Work instruction:
Provide only the number of lines in the data below that contain the string "Regiasa".

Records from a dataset
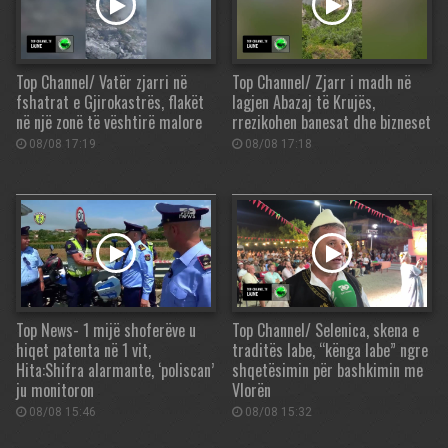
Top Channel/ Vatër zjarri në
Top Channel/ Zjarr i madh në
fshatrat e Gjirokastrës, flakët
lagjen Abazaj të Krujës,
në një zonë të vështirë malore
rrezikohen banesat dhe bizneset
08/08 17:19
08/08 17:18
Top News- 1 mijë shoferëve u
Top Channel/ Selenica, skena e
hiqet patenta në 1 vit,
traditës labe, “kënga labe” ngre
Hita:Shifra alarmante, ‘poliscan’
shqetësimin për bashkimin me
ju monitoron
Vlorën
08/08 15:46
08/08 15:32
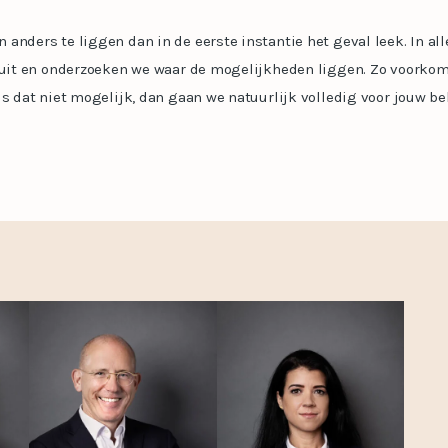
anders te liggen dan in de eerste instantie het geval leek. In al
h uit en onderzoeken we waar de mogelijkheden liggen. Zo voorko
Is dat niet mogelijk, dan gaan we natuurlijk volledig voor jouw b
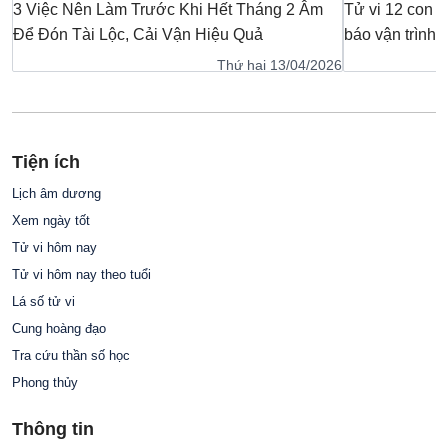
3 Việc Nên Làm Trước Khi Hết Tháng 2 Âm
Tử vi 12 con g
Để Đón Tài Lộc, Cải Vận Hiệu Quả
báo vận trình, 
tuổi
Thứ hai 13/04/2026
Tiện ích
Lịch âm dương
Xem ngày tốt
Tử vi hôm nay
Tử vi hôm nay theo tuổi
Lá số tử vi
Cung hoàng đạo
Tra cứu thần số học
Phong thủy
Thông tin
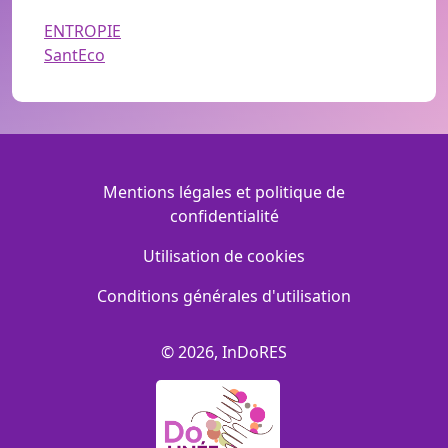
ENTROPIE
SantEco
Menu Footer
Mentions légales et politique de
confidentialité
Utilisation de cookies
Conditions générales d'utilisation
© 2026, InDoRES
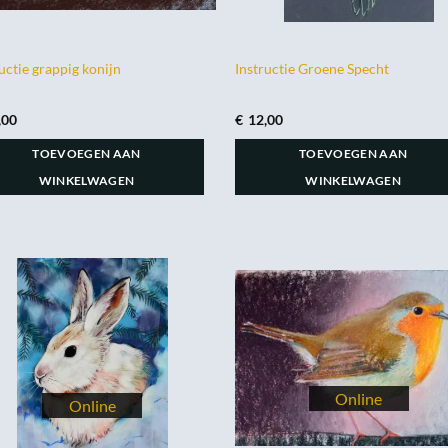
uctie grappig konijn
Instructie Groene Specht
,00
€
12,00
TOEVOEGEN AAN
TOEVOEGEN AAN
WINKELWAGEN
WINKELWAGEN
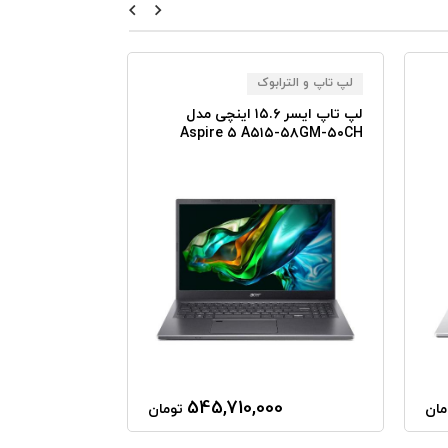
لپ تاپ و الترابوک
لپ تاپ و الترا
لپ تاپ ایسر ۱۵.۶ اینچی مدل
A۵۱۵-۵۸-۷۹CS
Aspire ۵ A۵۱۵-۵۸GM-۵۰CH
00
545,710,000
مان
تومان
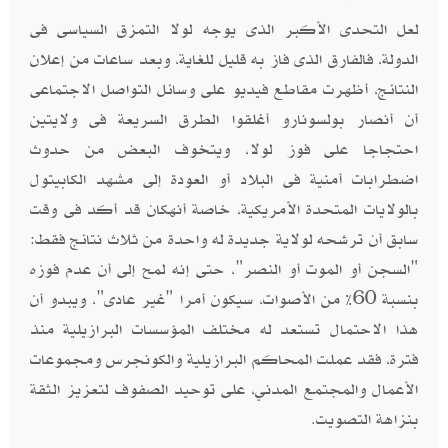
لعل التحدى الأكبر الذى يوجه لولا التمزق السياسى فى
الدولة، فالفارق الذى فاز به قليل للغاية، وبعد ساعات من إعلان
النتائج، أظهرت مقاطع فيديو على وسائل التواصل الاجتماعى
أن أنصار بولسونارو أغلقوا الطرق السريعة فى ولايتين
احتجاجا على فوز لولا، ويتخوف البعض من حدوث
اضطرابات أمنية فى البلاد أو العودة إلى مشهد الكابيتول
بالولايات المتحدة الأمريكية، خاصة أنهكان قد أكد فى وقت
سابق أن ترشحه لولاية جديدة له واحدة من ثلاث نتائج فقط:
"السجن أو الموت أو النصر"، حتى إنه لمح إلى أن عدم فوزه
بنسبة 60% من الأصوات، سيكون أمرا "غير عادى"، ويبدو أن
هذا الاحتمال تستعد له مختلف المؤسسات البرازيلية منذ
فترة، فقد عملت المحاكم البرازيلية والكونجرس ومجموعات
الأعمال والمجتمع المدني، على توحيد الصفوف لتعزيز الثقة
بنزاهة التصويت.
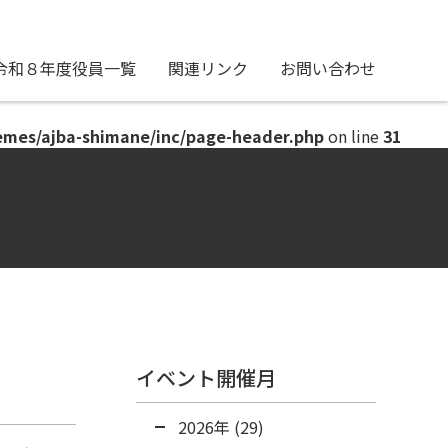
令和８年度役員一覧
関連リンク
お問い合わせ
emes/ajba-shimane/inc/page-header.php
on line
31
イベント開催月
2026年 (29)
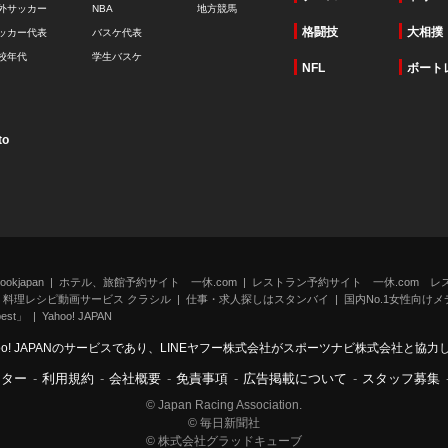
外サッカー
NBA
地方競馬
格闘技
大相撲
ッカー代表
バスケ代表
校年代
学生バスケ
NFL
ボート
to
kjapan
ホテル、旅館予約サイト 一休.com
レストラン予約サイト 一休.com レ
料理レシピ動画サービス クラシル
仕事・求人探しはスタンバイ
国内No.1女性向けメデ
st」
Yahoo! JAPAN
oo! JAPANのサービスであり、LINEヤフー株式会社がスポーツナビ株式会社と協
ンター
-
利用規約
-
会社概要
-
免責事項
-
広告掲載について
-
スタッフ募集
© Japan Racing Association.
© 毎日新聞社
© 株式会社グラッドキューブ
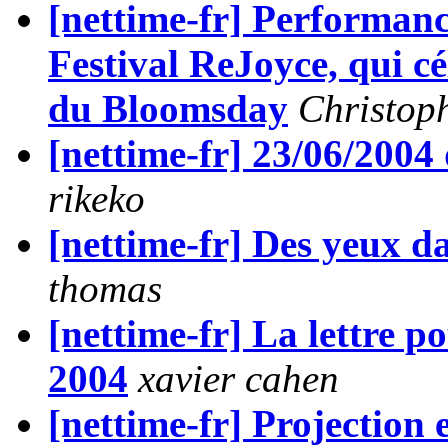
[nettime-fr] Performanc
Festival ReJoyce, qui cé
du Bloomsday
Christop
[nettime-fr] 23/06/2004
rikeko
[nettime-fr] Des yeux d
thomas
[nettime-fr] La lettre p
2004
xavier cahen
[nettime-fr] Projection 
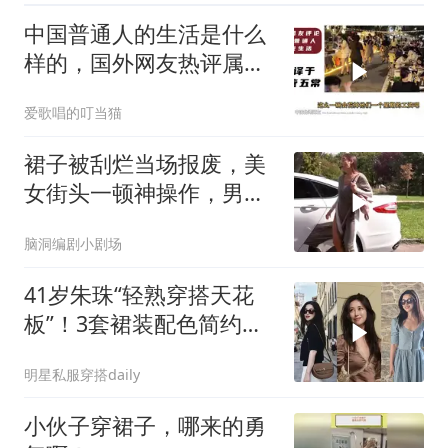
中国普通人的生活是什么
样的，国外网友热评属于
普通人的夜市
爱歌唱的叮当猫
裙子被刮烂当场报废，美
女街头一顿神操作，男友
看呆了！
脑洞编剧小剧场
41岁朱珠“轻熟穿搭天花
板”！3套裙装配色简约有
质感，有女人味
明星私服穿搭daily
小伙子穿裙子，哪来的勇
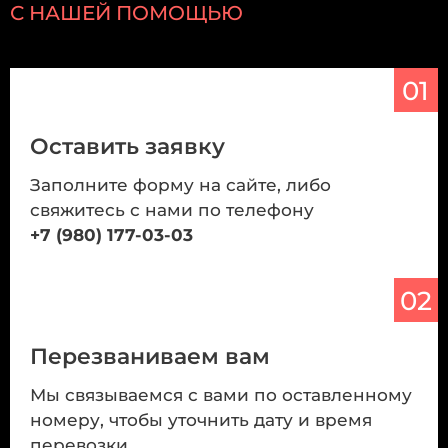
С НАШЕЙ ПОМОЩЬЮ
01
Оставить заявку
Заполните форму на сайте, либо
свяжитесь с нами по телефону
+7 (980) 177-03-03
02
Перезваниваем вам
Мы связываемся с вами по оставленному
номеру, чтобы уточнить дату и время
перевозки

--

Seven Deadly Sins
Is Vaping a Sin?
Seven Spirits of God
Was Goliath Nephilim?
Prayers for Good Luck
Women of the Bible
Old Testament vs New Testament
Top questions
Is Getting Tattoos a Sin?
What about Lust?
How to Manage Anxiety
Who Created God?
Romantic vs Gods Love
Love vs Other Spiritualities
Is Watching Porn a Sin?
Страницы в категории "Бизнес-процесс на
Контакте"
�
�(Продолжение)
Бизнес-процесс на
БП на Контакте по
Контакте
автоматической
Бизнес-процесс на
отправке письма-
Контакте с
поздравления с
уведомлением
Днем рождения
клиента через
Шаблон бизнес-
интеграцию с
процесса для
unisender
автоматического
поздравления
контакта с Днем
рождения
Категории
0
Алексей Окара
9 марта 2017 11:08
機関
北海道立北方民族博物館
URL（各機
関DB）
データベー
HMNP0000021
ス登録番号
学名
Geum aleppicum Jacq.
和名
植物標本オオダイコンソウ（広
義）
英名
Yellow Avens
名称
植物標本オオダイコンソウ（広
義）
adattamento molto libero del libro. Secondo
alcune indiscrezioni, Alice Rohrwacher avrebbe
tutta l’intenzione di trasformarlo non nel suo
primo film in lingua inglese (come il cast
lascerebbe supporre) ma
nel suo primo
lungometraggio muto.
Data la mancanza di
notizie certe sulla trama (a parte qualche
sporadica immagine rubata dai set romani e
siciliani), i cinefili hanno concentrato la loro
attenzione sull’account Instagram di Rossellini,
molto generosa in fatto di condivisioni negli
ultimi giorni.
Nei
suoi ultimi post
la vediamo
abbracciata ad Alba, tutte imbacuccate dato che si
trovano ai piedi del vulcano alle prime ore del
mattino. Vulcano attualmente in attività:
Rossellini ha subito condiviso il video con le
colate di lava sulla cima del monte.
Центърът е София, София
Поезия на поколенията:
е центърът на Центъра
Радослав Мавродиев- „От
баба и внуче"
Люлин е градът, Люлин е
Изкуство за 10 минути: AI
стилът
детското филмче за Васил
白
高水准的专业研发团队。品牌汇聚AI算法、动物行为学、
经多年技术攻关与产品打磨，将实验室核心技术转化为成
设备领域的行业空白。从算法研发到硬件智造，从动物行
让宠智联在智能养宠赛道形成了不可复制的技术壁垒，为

--

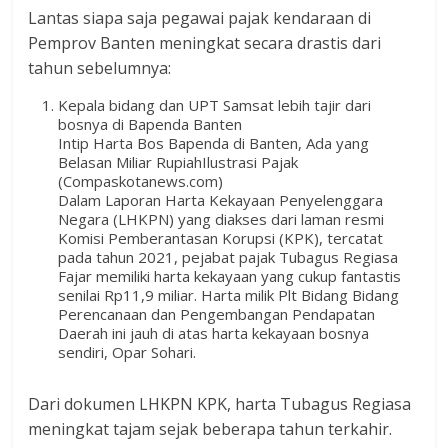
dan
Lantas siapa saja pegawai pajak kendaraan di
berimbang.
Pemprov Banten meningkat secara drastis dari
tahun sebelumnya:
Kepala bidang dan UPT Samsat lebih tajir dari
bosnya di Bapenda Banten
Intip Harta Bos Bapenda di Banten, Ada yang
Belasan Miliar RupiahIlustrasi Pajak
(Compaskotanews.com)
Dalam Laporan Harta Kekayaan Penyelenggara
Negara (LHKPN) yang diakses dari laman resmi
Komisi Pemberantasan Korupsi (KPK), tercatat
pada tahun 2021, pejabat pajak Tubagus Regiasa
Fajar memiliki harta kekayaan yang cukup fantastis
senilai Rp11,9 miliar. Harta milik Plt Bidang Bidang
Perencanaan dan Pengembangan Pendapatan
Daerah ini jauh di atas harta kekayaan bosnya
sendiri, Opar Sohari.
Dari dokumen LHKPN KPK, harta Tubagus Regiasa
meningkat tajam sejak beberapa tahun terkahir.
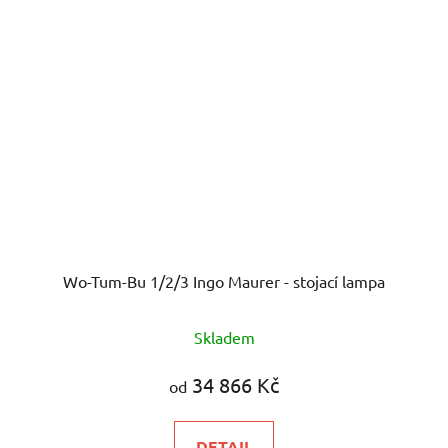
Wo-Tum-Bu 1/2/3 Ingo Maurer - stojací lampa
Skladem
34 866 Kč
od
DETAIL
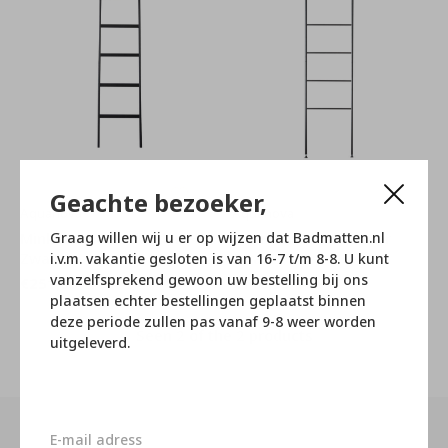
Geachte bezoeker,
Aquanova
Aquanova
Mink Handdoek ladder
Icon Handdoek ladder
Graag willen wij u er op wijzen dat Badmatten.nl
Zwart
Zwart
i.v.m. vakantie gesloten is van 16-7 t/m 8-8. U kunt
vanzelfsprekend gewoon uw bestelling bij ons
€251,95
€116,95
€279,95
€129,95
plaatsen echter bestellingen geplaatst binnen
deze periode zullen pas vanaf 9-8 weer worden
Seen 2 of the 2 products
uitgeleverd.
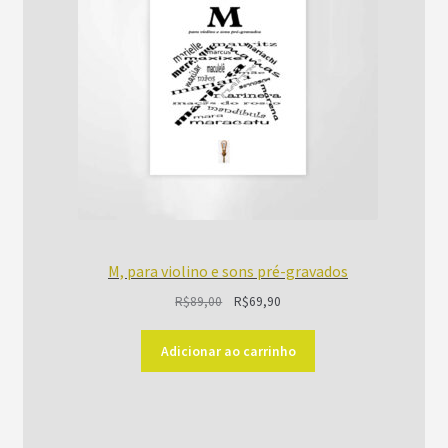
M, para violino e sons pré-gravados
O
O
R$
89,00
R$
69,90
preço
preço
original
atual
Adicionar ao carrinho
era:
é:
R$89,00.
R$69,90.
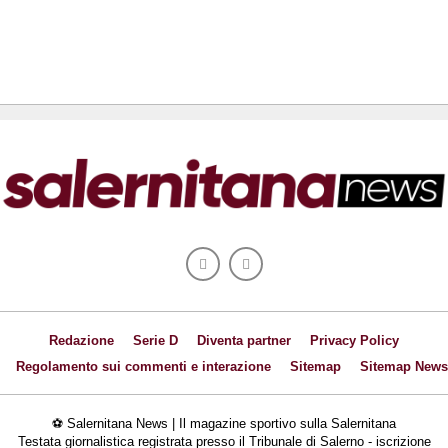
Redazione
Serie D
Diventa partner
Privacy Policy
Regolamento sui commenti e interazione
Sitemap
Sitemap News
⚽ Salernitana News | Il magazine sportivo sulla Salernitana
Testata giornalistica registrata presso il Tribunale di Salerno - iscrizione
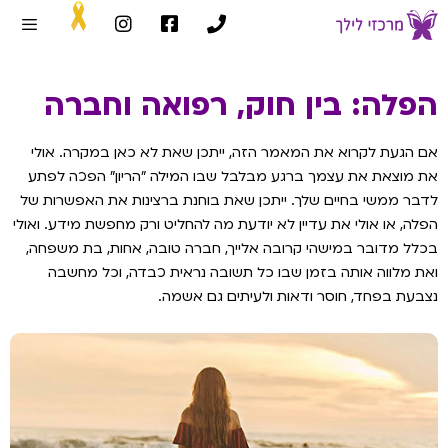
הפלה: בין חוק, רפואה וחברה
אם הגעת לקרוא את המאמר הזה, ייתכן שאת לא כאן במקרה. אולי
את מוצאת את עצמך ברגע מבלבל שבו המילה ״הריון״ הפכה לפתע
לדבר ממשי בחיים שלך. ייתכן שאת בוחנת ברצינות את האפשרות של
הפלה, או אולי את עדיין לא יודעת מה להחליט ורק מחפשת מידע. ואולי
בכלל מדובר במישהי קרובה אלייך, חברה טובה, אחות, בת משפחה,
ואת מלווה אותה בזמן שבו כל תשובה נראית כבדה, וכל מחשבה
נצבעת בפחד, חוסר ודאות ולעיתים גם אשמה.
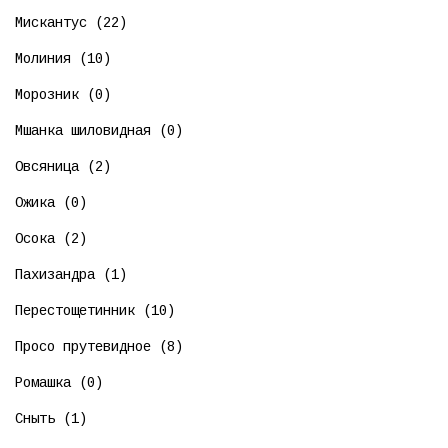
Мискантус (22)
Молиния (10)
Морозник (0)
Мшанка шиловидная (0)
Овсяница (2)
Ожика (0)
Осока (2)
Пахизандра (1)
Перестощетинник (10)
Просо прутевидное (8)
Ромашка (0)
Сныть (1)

Solution below:
2